US Durable Goods Orders Soar in May on Aircraft
By Lucia Mutikani, Reuters, 6/26/2025
MarketMinder’s View: Orders for US durable goods (items meant to last three years or more) jumped 16.4% m/m—close to doubling consensus estimates—after April’s -6.6% contraction. The major contributor: transportation equipment orders, which benefited from a 230.8% m/m surge in commercial aircraft orders. As the article explains, that was likely the fruit of diplomatic efforts between Qatar and the US, which benefited one major American aircraft manufacturer in particular. (As a reminder, MarketMinder is nonpartisan and doesn’t make individual security recommendations.

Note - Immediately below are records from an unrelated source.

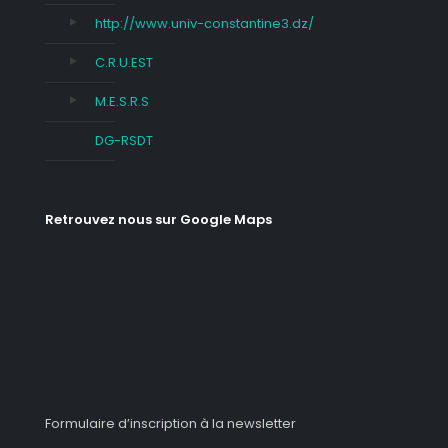
http://www.univ-constantine3.dz/
C.R.U.EST
M.E.S.R.S
DG-RSDT
Retrouvez nous sur Google Maps
Formulaire d’inscription à la newsletter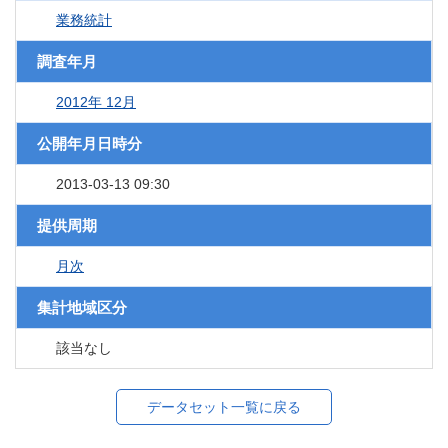
業務統計
調査年月
2012年 12月
公開年月日時分
2013-03-13 09:30
提供周期
月次
集計地域区分
該当なし
データセット一覧に戻る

The companies mentioned here are coincident to the broader theme we wish to discuss.) Excluding the volatile aircraft category, orders were muted—though they still exceeded expectations. “Non-defense capital goods orders excluding aircraft, a closely watched proxy for business spending plans, rebounded 1.7% in May after an upwardly revised 1.4% decline in April. Economists had forecast these so-called core capital goods orders edging up 0.1% after a previously reported 1.5% drop in April.” The article argues tariff uncertainty is constraining business spending, which is likely true to a degree. But consider: May’s “core” capital goods orders gain trounces the measure’s average monthly gain of 0.2% over the past 10 years (source: FactSet). Some of May’s strong number likely reflects companies’ moving to take advantage of the Trump administration’s 90-day pause on Liberation Day’s reciprocal tariffs. But looming levies aren’t the only reason for orders. Businesses don’t invest just to hold product—there must be some return on their investment, too. Perhaps some of this business spending reflects plain ol’ economic expansion—a positive sign for the US economy.